Gartner predicts that, by 2027, organisations will implement small, task-specific AI models, with usage volume at least three times more than those of general-purpose large language models (LLMs).
While general-purpose LLMs provide robust language capabilities, their response accuracy declines for tasks requiring specific business domain context.
“The variety of tasks in business workflows and the need for greater accuracy are driving the shift towards specialized models fine-tuned on specific functions or domain data,” says Sumit Agarwal, vice-president analyst at Gartner. “These smaller, task-specific models provide quicker responses and use less computational power, reducing operational and maintenance costs.”
Enterprises can customize LLMs for specific tasks by employing retrieval-augmented generation (RAG) or fine-tuning techniques to create specialised models. In this process, enterprise data becomes a key differentiator, necessitating data preparation, quality checks, versioning and overall management to ensure relevant data is structured to meet the fine-tuning requirements.
“As enterprises increasingly recognize the value of their private data and insights derived from their specialized processes, they are likely to begin monetising their models and offering access to these resources to a broader audience, including their customers and even competitors,” says Agarwal. “This marks a shift from a protective approach to a more open and collaborative use of data and knowledge.”

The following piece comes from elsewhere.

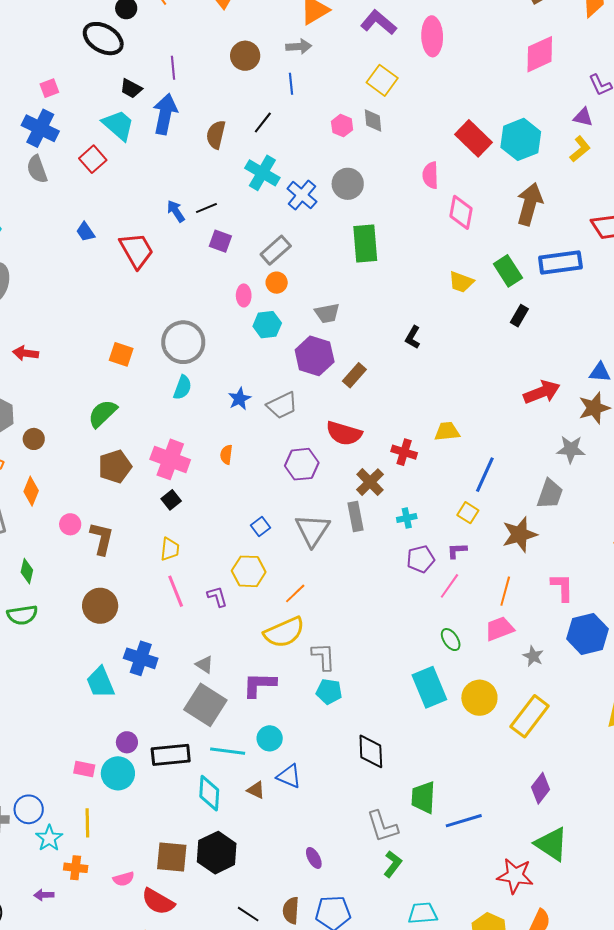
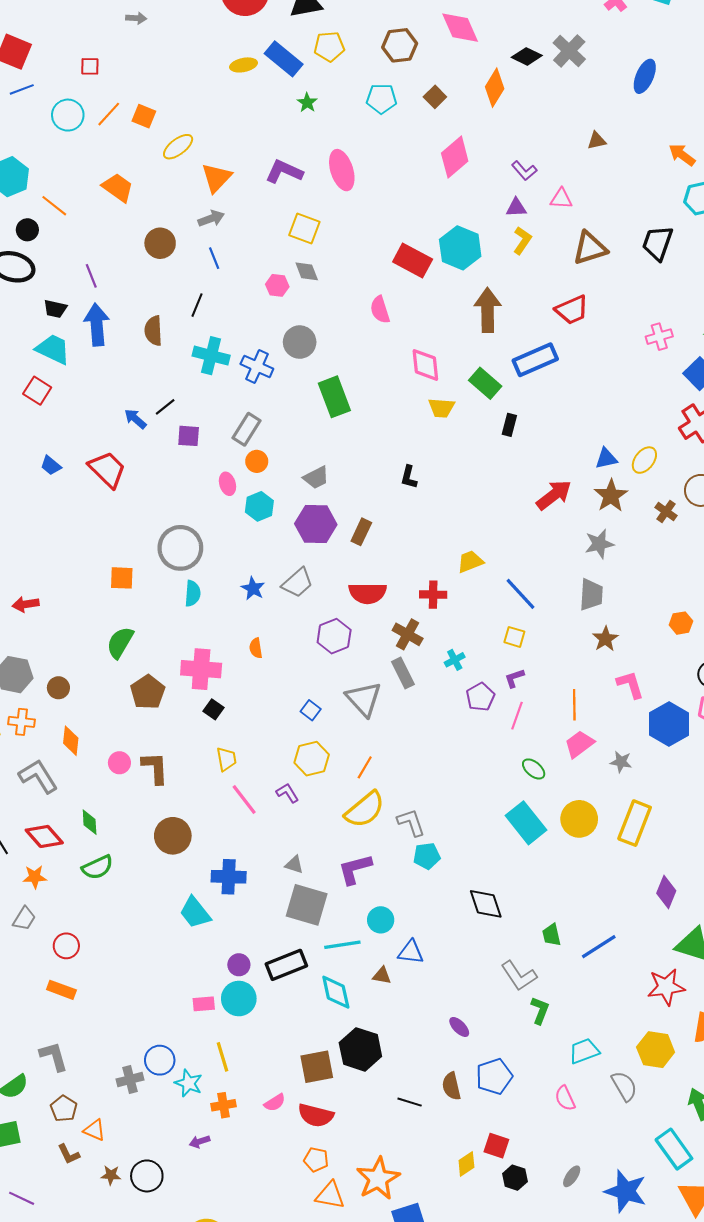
pink diamond: (461, 212) -> (425, 365), moved
blue line: (485, 475) -> (520, 594), turned -51
brown star: (520, 534) -> (605, 639), moved, size x0.7
green trapezoid: (423, 797) -> (552, 935), size x0.7

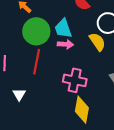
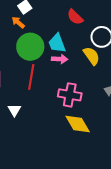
yellow diamond: (82, 110) -> (78, 124), turned -40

By commercialising their proprietary models, enterprises can create new revenue streams while simultaneously fostering a more interconnected ecosystem.
Enterprises looking to implement small task-specific AI models must consider the following recommendations:
- Pilot Contextualised Models: Implement small, contextualised models in areas where business context is crucial or where LLMs have not met response quality or speed expectations.
- Adopt Composite Approaches: Identify use cases where single model orchestration falls short, and instead, employ a composite approach involving multiple models and workflow steps.
- Strengthen Data and Skills: Prioritise data preparation efforts to collect, curate and organize the data necessary for fine-tuning language models. Simultaneously, invest in upskilling personnel across technical and functional groups such as AI and data architects, data scientists, AI and data engineers, risk and compliance teams, procurement teams and business subject matter experts, to effectively drive these initiatives.